Breast cancer is the most common cancer in women. About 200-thousand woman in this country are diagnosed every year with the disease. It's the second leading cause of cancer death in women after lung cancer. A new treatment strategy seems to be making a difference in the fight against this disease. 7Healthcast Reporter Dr. Deanna Lites has more.

A study in the New England Journal of Medicine finds that mammograms and improved drug therapies have contributed almost equally to the decrease in deaths from breast cancer. The combined treatments helped Lori Herscotts. Four years ago, a spot on her mammogram turned out to be malignant.

Herscott say, "I thought, my whole life was you know just, gone. I thought I was gone die. Luckily, I caught my cancer early."

After surgery and radiation to get rid of the cancerous lump she received what has become an increasingly common part of breast cancer care and what seems to be making the big difference.
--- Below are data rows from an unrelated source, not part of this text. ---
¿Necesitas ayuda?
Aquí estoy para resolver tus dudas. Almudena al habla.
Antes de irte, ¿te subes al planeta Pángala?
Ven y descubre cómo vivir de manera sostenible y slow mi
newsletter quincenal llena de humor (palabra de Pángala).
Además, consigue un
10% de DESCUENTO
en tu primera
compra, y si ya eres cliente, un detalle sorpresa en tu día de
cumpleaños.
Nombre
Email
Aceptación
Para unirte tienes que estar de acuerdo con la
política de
She got preventive chemotherapy and hormone treatment, even while she was cancer free, to keep the cancer from coming back. There's only one problem with preventive chemotherapy; doctors don't know which women benefit from it, so they offer it to almost everyone.

Dr. Eric Winer, of the Dana-Farber Cancer Institute, "Much of the work going on both laboratory work and clinical work these days is about trying to better identify which tumors and which patients are going to get the benefit from what are sometimes pretty toxic therapies."

Herscott chose to have the treatment. She says, "I wanted to do that everything that I could do for myself so that I wouldn't have to look back and say 'oh I should have done that, I should have done this.'"

Today, Herscott remains cancer free and glad she underwent the difficult treatment that is proving to be a lifesaver.

Before 1990 the death rate from breast cancer was climbing. Since then it has been dropping about two percent a year. Today's study shows that it's regular screening and the combination of preventative chemotherapy and hormone treatment that's making a difference.